Dataset entries:

**********

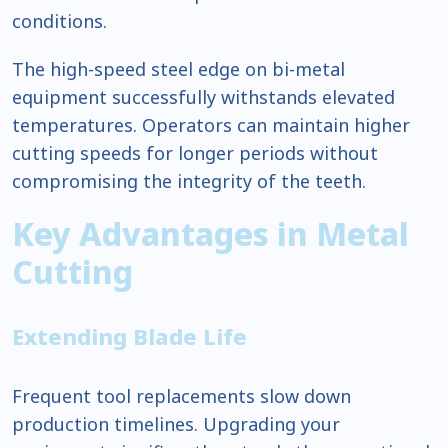
conditions.
The high-speed steel edge on bi-metal
equipment successfully withstands elevated
temperatures. Operators can maintain higher
cutting speeds for longer periods without
compromising the integrity of the teeth.
Key Advantages in Metal
Cutting
Extending Blade Life
Frequent tool replacements slow down
production timelines. Upgrading your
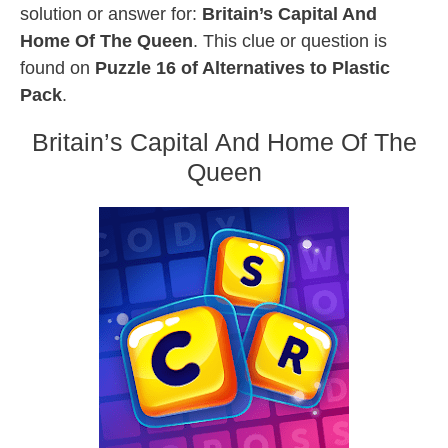
solution or answer for:
Britain’s Capital And
Home Of The Queen
. This clue or question is
found on
Puzzle 16 of Alternatives to Plastic
Pack
.
Britain’s Capital And Home Of The
Queen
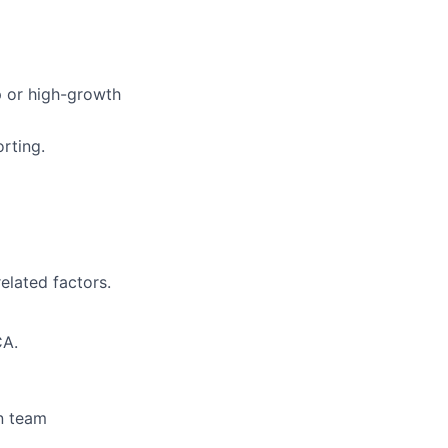
p or high-growth
rting.
elated factors.
CA.
n team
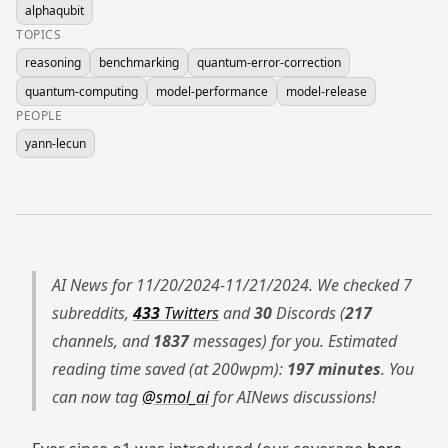
alphaqubit
TOPICS
reasoning
benchmarking
quantum-error-correction
quantum-computing
model-performance
model-release
PEOPLE
yann-lecun
AI News for 11/20/2024-11/21/2024. We checked 7
subreddits,
433
Twitters
and
30
Discords (
217
channels, and
1837
messages) for you. Estimated
reading time saved (at 200wpm):
197 minutes
. You
can now tag
@smol_ai
for AINews discussions!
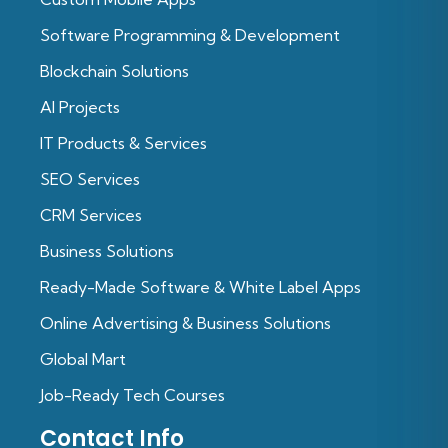
Software Programming & Development
Blockchain Solutions
Al Projects
IT Products & Services
SEO Services
CRM Services
Business Solutions
Ready-Made Software & White Label Apps
Online Advertising & Business Solutions
Global Mart
Job-Ready Tech Courses
Contact Info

**********

→ EXERCISE GOAL
Looking at the data above, count every line holding the word "Software" and state only the count.

→ ANSWER SPACE
2